Colonel George Montagu (1753-1815)

Miniature portrait of George Montagu: Image used with permission of the Linnean Society of London

Colonel George Montagu is one of the British naturalists who established the foundation of modern scientific study. He did this by assisting with the identification of British fauna. He was also among the earliest members of the Linnean Society. The Linnean Society is one of the world’s leading organisations for the study of taxonomy and natural history.

Colonel Montagu was born in Lackham, Wiltshire. At the age of 17 he joined the Army and fought with his regiment in North America. Later, when he left the Army, he was able to focus fully on scientific study.

Montagu’s wide-ranging biological interests included marine zoology and British mammals. He is best known for his passion for ornithology (birds). The common names of several animal species bear his name: Montagu’s blennyharrier, ray, sucker, and sea snail.

Montagu died in 1815 from lockjaw (tetanus) after stepping on a rusty nail.

Colonel George Montagu’s shells

One of Colonel George Montagu’s most important works was ‘Testacea Britannica: a Natural history of British shells, marine, land, and fresh-water, including the most minute: systematically arranged and embellished with figures’. This was published in 1803. Later he also published a supplement to the first volume. Montagu used his own collection of shells for the descriptions and illustrations.

Most of Montagu’s shell collection is here at RAMM and it contains many very important specimens. Initially Montagu left the collection to his son who later donated it to RAMM in November 1874. The Natural History Museum in London also holds a small number of Montagu’s shells. It is possible that some have found their way to a museum in Washington, USA.

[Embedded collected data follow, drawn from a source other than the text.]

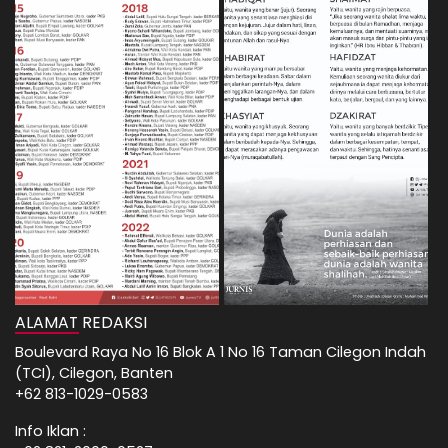
ALAMAT REDAKSI
Boulevard Raya No 16 Blok A 1 No 16 Taman Cilegon Indah
(TCI), Cilegon, Banten
+62 813-1029-0583
Info Iklan :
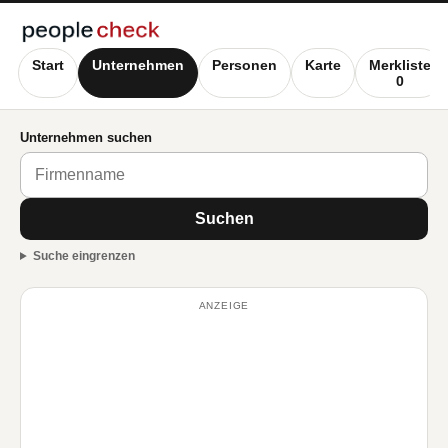
Start
Unternehmen
Personen
Karte
Merkliste
0
Unternehmen suchen
Suchen
Suche eingrenzen
ANZEIGE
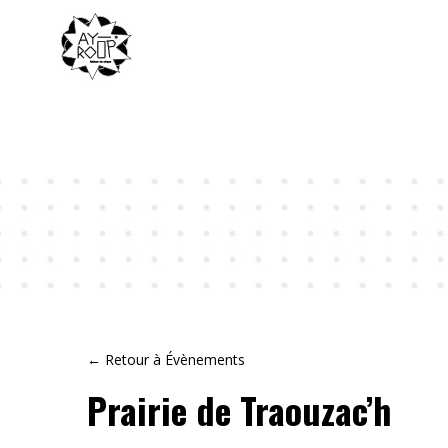
← Retour à Évènements
Prairie de Traouzac’h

Research on the Montagu collection

In January 2020 Arts Council England awarded the Montagu Collection Designated status. This mark of distinction recognises the collection’s international significance to the scientific community. It is the most intact and taxonomically important collection of British shells of the early 19th century (1800-1816) anywhere in the UK.

Curators recently re-catalogued and researched the entire collection. For more information and publications please see the Collections Story on Montagu and his molluscs. Alternatively his entire collection is available online, many of the specimens are types. Please contact us if you require access to higher quality photographs or further information.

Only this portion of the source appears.